1995年に刊行された本の文庫です。
投資会社の社長が、妻とともにバイクで世界を旅した手記です。
古い時代の旅行記ですが、ジム・ロジャーズの先見性のあるモノの見方に圧倒されます。
資本主義と共産主義、国家統制主義に対する警鐘、宗教と文化と民族の摩擦……。
10年前の世界から我々は何を学ぶのか、とても考えさせられます。
最初は単なるバイク旅行記として読みはじめましたが、「風を感じる乗物」としてのバイクが、乗る人によってはこんなにも多くのものをもたらしてくれるのかと、引き込まれていきました。見知らぬ土地で一年間生活していく前に、よい本に出会えたと思います。

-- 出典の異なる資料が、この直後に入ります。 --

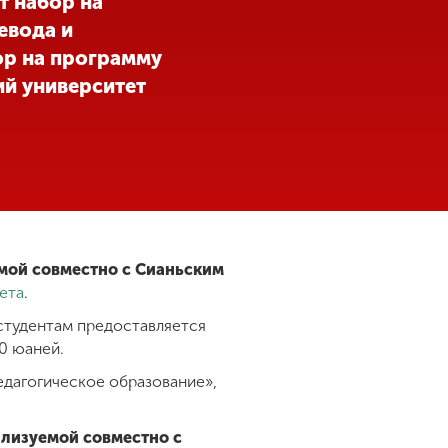
т набор на
евода и
ор на программу
ий университет
емой совместно с Сианьским
ета
.
студентам предоставляется
0 юаней.
едагогическое образование»,
ализуемой совместно с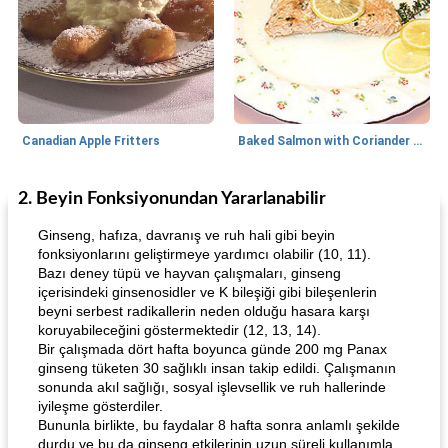
Canadian Apple Fritters
Baked Salmon with Coriander and Thyme
2. Beyin Fonksiyonundan Yararlanabilir
Boneless Chicken Recipes
65
dakika
Candy
41
dakika
Ginseng, hafıza, davranış ve ruh hali gibi beyin
fonksiyonlarını geliştirmeye yardımcı olabilir (10, 11).
Bazı deney tüpü ve hayvan çalışmaları, ginseng
içerisindeki ginsenosidler ve K bileşiği gibi bileşenlerin
beyni serbest radikallerin neden olduğu hasara karşı
koruyabileceğini göstermektedir (12, 13, 14).
Bir çalışmada dört hafta boyunca günde 200 mg Panax
ginseng tüketen 30 sağlıklı insan takip edildi. Çalışmanın
sonunda akıl sağlığı, sosyal işlevsellik ve ruh hallerinde
Curry Chicken Dinner
Mexican Cream (Fudge)
iyileşme gösterdiler.
Bununla birlikte, bu faydalar 8 hafta sonra anlamlı şekilde
durdu ve bu da ginseng etkilerinin uzun süreli kullanımla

普段バイクに乗っていると、微妙な気温の変化を肌で感じることができます。
トンネルの向こうとこちら、川の手前と向こう、坂の上と下……自転車ではだんだん空気の温度に馴れてしまって感じにくい微妙な気温差も、バイクの速度でははっきりと感じることができます。そんな風に、文化や社会の違いを体験できたら、苦労は多くても得るものはとても大きいでしょう。
バイクは無理でも、中国に行ったら、なるべくたくさんの場所を町歩きしたり、サイクリングしたりしたいと思います。